Panic button apps: Which schools have them and why
Student safety is a huge issue here in the Fargo-Moorhead area and nationally, and now - school districts and lawmakers are finding new ways to keep students safe.
One way is through panic button apps. School districts in states like Oklahoma, Arkansas, Utah, Texas, and Washington D.C. are turning to smart phone technology to shorten response times during emergencies.
And while some may question how an app can help in a school shooting situation, Katharine Dahl, the Senior Director of Product Marketing at Rave Mobile Safety, says her panic button app has already seen results.
"A teacher heard a rumor about a student having a gun at school – hit the active shooter button, and then within two minutes an SRO officer was on the scene. And within 8 minutes, they were able to confiscate the gun and lock-down the school," Dahl says.
We asked North Dakota's Department of Public Instruction about bringing panic buttons to the state, but we were told decisions like that are made at the local level.
We then reached out to schools in the F-M area to see if they had a panic button app for staff or if they've considered bringing one in. Fargo and West Fargo schools both say they have panic button capabilities at every school, but not for every staff member. Meanwhile, Moorhead Public Schools says they aren't using a panic button app.

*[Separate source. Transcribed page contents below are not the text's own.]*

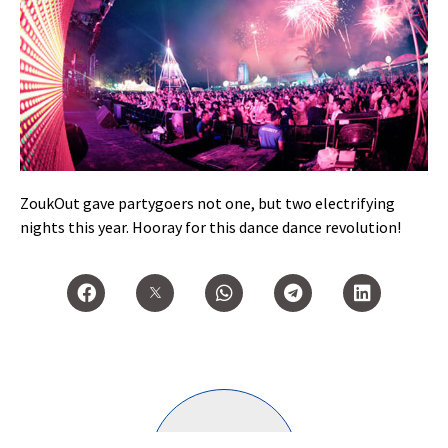
ZoukOut gave partygoers not one, but two electrifying
nights this year. Hooray for this dance dance revolution!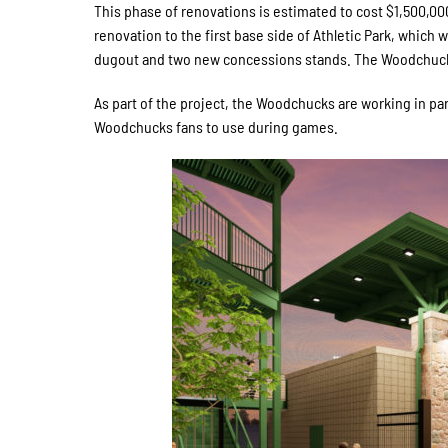
This phase of renovations is estimated to cost $1,500,000 
renovation to the first base side of Athletic Park, which 
dugout and two new concessions stands. The Woodchucks 
As part of the project, the Woodchucks are working in par
Woodchucks fans to use during games.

The districts say one reason they aren't in favor of the apps is because not all of them tell law enforcement what exactly they're responding to.
More money could be available for school security soon. A bipartisan bill currently sitting in the house judiciary committee wants to set aside $2-billion dollars over the next decade for school security. If passed, the federal grants will cover up to 50% of the cost of the security improvements.